We are subject to comprehensive regulatory requirements, which are costly and time consuming to comply with; if we fail to comply with these requirements, we could be subject to adverse consequences and penalties.

The testing, manufacturing, labeling, advertising, promotion, export, and marketing of our products are subject to extensive regulation by governmental authorities in Europe, the United States, and elsewhere throughout the world.

In general, submission of materials requesting permission to conduct clinical trials may not result in authorization by the FDA or any equivalent foreign regulatory agency to commence clinical trials. Further, permission to continue ongoing trials may be withdrawn by the FDA or other regulatory agencies at any time after initiation, based on new information available after the initial authorization to commence clinical trials or for other reasons. In addition, submission of an application for marketing approval to the relevant regulatory agency following completion of clinical trials may not result in the regulatory agency approving the application if applicable regulatory criteria are not satisfied, and may result in the regulatory agency requiring additional testing or information.

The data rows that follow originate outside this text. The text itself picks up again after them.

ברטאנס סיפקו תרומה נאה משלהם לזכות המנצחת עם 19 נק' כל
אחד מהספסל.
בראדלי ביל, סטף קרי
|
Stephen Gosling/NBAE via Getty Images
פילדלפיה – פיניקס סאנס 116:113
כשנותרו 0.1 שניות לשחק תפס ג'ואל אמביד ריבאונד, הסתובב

Even if we obtain regulatory approval for any of our product candidates, we will be subject to ongoing FDA obligations and regulatory oversight. Any regulatory approval of a product may contain limitations on the approved indicated uses for which the product may be marketed or requirements for costly post-marketing testing and surveillance to monitor the safety or efficacy of the product. Any product for which we obtain marketing approval, along with the facilities at which the product is manufactured, any post-approval clinical data, and any advertising and promotional activities for the product will be subject to continual review and periodic inspections by the FDA and other regulatory agencies.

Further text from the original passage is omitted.